Our officers, directors, security holders and their respective affiliates may have competitive pecuniary interests that conflict with our interests.
We have not adopted a policy that expressly prohibits our directors, officers, security holders or affiliates from having a direct or indirect pecuniary or financial interest in any investment to be acquired or disposed of by us or in any transaction to which we are a party or have an interest. In fact, we may enter into a business combination with a target business that is affiliated with our sponsor, our directors or officers, although we do not intend to do so. Nor do we have a policy that expressly prohibits any such persons from engaging for their own account in business activities of the types conducted by us. Accordingly, such persons or entities may have a conflict between their interests and ours.
In particular, affiliates of our sponsor have invested in a diverse set of industries. As a result, there may be substantial overlap between companies that would be a suitable business combination for us and companies that would make an attractive target for such other affiliates.
In addition, members of our management team and our Board of Directors will directly or indirectly own founder shares and/or private placement units following our initial public offering, as set forth in “Principal Shareholders,” and, accordingly, may have a conflict of interest in determining whether a particular target business is an appropriate business with which to effectuate our initial business combination.
We may engage in a business combination with one or more target businesses that have relationships with entities that may be affiliated with our sponsor, officers, directors or existing holders which may raise potential conflicts of interest.
In light of the involvement of our sponsor, officers and directors with other entities, we may decide to acquire one or more businesses affiliated with our sponsor, officers and directors.

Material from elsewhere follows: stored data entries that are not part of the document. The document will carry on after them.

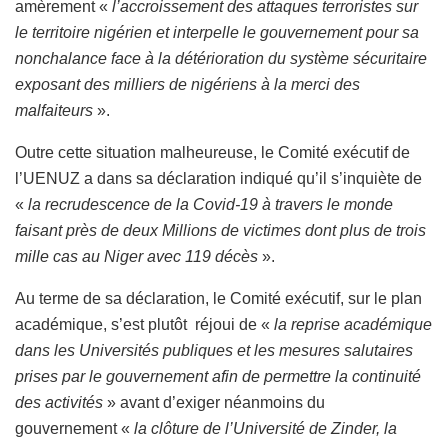
amèrement «
l’accroissement des attaques terroristes sur
le territoire nigérien et interpelle le gouvernement pour sa
nonchalance face à la détérioration du système sécuritaire
exposant des milliers de nigériens à la merci des
malfaiteurs
».
Outre cette situation malheureuse, le Comité exécutif de
l’UENUZ a dans sa déclaration indiqué qu’il s’inquiète de
«
la recrudescence de la Covid-19 à travers le monde
faisant près de deux Millions de victimes dont plus de trois
mille cas au Niger avec 119 décès
».
Au terme de sa déclaration, le Comité exécutif, sur le plan
académique, s’est plutôt réjoui de «
la reprise académique
dans les Universités publiques et les mesures salutaires
prises par le gouvernement afin de permettre la continuité
des activités
» avant d’exiger néanmoins du
gouvernement «
la clôture de l’Université de Zinder, la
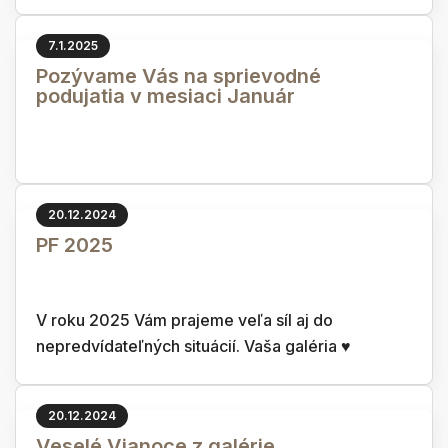
7.1.2025
Pozývame Vás na sprievodné
podujatia v mesiaci Január
20.12.2024
PF 2025
V roku 2025 Vám prajeme veľa síl aj do
nepredvídateľných situácií. Vaša galéria ♥
20.12.2024
Veselé Vianoce z galérie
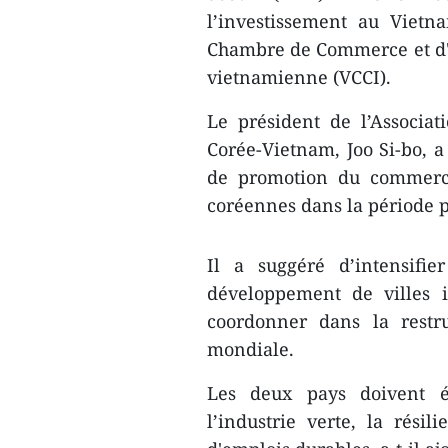
l’investissement au Vietn
Chambre de Commerce et d'
vietnamienne (VCCI).
Le président de l’Associa
Corée-Vietnam, Joo Si-bo, a 
de promotion du commerce
coréennes dans la période 
Il a suggéré d’intensifie
développement de villes 
coordonner dans la restr
mondiale.
Les deux pays doivent é
l’industrie verte, la rési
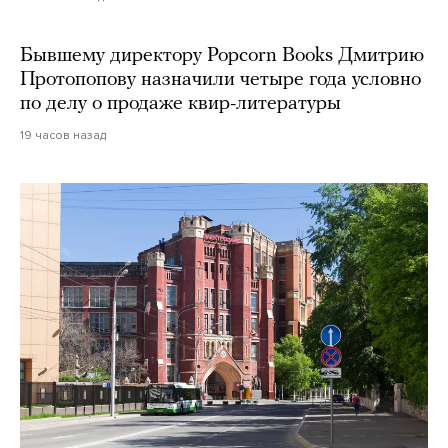
Бывшему директору Popcorn Books Дмитрию
Протопопову назначили четыре года условно
по делу о продаже квир-литературы
19 часов назад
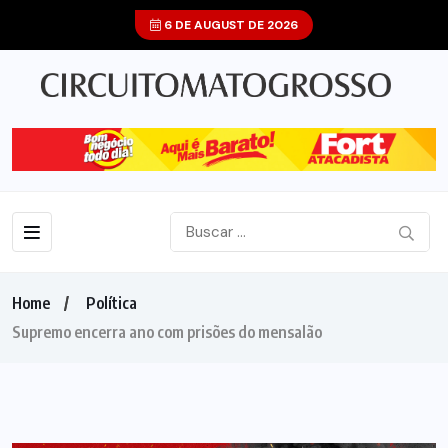
6 DE AUGUST DE 2026
Home
Política
Supremo encerra ano com prisões do mensalão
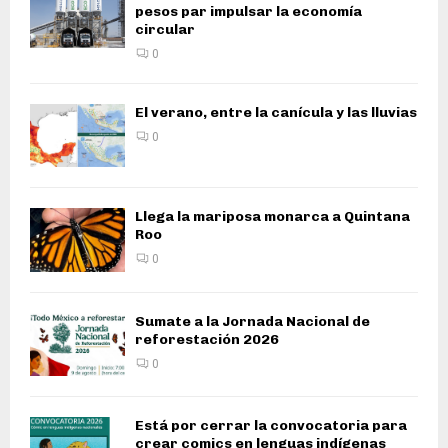
pesos par impulsar la economía
circular
0
El verano, entre la canícula y las lluvias
0
Llega la mariposa monarca a Quintana
Roo
0
Sumate a la Jornada Nacional de
reforestación 2026
0
Está por cerrar la convocatoria para
crear comics en lenguas indígenas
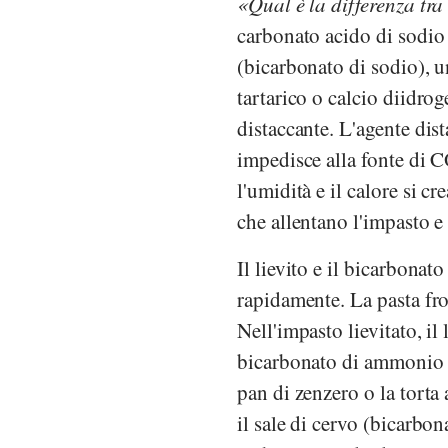
Qual è la differenza tra
carbonato acido di sodio
(bicarbonato di sodio), u
tartarico o calcio diidr
distaccante. L'agente dis
impedisce alla fonte di 
l'umidità e il calore si c
che allentano l'impasto 
Il lievito e il bicarbonat
rapidamente. La pasta frol
Nell'impasto lievitato, il 
bicarbonato di ammonio pu
pan di zenzero o la torta 
il sale di cervo (bicarb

Our sponsor, officers and directors are not currently aware of any specific opportunities for us to complete our initial business combination with any entities with which they are affiliated. Although we will not be specifically focusing on, or targeting, any transaction with any affiliated entities, we would pursue such a transaction if we determined that such affiliated entity met our criteria for a business combination. Despite our agreement that we, or a committee of independent and disinterested directors, will obtain an opinion from an independent investment banking firm that is a member of FINRA or from an independent accounting firm, regarding the fairness to our company from a financial point of view of a business combination with one or more domestic or international businesses affiliated with our sponsor, directors or officers, potential conflicts of interest still may exist and, as a result, the terms of the business combination may not be as advantageous to our public shareholders as they would be absent any conflicts of interest.
Members of our management team and board of directors have significant experience as founders, board members, officers or executives of other companies. As a result, certain of those persons have been, or may become, involved in proceedings, investigations and litigation relating to the business affairs of the companies with which they were, are, or may be in the future be, affiliated. These activities may have an adverse effect on us, which may impede our ability to consummate an initial business combination.
During the course of their careers, members of our management team and board of directors have had significant experience as founders, board members, officers, executives or employees of other companies. As a result of their involvement and positions in these companies, certain of those persons have been, may be or may in the future become involved in litigation, investigations or other proceedings, including relating to the business affairs of such companies, transactions entered into by such companies, or otherwise. Individual members of our management team and board of directors also may become involved in litigation, investigations or other proceedings involving claims or allegations related to or as a result of their personal conduct, either in their capacity as a corporate officer or director or otherwise, and may be personally named in such actions and potentially subject to personal liability. Any such liability may or may not be covered by insurance and/or indemnification, depending on the facts and circumstances. The defense or prosecution of these matters could be time-consuming. Any litigation, investigations or other proceedings and the potential outcomes of such actions may divert the attention and resources of our management team and board of directors away from identifying and selecting a target business or businesses for our initial business combination and may negatively affect our reputation, which may impede our ability to complete an initial business combination.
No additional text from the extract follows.